- _WHAT THE TASK REQUIRES_
Scan the material below, then work out how many of its lines contain the word "Team"; reply with that number only.
Top of ENTRIES SUPPLIED
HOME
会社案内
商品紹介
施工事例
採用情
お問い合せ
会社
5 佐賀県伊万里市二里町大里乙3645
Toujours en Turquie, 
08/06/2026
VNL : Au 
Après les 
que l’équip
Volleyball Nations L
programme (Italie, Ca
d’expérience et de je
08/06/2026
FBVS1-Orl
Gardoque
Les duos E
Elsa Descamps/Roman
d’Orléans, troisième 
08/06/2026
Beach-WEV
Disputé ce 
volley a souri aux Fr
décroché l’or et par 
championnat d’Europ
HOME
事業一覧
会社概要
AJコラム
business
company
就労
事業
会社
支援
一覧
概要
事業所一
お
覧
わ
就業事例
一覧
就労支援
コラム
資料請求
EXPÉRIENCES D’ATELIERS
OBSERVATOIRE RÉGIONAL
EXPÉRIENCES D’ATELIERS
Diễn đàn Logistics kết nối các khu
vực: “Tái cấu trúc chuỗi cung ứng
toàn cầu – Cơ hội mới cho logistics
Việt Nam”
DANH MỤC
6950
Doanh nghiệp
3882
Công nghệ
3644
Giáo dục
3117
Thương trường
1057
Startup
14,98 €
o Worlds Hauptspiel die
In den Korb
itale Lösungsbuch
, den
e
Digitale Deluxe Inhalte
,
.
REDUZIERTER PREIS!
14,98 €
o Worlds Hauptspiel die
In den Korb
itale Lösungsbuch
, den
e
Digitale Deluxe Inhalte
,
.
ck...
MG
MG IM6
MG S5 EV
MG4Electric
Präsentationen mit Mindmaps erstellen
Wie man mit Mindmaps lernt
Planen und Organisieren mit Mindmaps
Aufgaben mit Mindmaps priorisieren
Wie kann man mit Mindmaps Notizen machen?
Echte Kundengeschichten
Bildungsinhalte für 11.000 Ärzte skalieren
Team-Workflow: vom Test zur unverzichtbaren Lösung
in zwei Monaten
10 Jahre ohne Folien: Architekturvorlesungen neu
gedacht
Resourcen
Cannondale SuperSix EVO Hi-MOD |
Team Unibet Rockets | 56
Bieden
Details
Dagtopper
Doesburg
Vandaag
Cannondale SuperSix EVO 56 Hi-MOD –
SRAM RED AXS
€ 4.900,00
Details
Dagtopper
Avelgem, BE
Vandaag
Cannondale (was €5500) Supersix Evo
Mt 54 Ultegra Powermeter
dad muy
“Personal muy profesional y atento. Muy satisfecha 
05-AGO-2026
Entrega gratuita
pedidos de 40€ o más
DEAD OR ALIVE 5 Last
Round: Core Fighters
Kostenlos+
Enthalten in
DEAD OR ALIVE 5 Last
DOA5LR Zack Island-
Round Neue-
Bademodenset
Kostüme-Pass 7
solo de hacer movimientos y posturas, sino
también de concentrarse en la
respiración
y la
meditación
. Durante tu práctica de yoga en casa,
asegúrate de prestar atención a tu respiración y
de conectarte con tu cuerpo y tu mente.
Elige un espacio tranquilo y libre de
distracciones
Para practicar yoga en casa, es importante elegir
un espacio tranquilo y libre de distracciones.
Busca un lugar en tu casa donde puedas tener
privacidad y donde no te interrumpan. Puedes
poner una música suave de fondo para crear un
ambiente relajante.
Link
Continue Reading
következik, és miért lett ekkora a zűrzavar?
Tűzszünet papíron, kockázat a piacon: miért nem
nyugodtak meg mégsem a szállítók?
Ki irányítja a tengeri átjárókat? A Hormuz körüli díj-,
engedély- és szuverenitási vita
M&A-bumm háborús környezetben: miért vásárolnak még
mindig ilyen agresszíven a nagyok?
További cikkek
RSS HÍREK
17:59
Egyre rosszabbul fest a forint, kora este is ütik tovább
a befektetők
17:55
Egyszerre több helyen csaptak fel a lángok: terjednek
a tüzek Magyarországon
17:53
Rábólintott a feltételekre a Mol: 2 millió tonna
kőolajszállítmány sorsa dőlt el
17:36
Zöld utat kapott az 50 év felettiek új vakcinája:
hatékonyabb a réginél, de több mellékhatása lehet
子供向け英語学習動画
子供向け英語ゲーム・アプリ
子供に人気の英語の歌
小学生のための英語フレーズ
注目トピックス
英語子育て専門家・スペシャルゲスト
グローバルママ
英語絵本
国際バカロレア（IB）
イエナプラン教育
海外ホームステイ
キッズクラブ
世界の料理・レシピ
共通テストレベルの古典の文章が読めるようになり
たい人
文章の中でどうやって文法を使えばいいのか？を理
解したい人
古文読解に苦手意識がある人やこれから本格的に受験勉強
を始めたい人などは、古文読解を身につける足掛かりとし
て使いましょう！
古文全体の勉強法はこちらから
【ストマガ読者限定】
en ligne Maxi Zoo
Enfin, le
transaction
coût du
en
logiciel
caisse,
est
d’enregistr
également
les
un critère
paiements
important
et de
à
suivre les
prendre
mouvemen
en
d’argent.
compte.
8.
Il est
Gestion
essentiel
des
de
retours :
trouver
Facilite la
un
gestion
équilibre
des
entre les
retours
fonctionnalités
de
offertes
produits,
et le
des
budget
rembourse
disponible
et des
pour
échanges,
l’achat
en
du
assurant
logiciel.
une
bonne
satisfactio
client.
Bottom of ENTRIES SUPPLIED
- _ANSWER BOX_
2